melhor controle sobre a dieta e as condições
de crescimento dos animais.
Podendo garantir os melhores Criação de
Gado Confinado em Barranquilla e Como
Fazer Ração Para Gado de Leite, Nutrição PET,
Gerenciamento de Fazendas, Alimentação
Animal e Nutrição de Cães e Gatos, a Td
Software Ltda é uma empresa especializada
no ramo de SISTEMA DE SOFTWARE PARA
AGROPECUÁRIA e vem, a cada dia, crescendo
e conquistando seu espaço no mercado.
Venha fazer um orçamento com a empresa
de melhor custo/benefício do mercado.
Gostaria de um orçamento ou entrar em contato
====
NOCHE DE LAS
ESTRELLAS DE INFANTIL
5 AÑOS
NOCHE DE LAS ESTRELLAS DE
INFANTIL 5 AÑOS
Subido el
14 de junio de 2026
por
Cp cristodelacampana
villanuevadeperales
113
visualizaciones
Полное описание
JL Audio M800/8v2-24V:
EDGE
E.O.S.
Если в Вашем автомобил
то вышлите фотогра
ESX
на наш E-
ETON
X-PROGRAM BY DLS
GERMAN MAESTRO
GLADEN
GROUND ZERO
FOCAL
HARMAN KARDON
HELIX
====
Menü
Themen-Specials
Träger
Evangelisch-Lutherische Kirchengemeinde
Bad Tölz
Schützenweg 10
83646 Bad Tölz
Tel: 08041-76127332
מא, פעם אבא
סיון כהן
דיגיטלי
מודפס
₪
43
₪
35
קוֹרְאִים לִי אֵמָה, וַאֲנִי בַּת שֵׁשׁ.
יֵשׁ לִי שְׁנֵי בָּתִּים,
====
Description of the task: Beginning with the line that has "melhor controle sobre a dieta e as condições" and ending with the line that has "Gostaria de um orçamento ou entrar em contato", set down the lines above exactly and include no others.

Task answer:
melhor controle sobre a dieta e as condições
de crescimento dos animais.
Podendo garantir os melhores Criação de
Gado Confinado em Barranquilla e Como
Fazer Ração Para Gado de Leite, Nutrição PET,
Gerenciamento de Fazendas, Alimentação
Animal e Nutrição de Cães e Gatos, a Td
Software Ltda é uma empresa especializada
no ramo de SISTEMA DE SOFTWARE PARA
AGROPECUÁRIA e vem, a cada dia, crescendo
e conquistando seu espaço no mercado.
Venha fazer um orçamento com a empresa
de melhor custo/benefício do mercado.
Gostaria de um orçamento ou entrar em contato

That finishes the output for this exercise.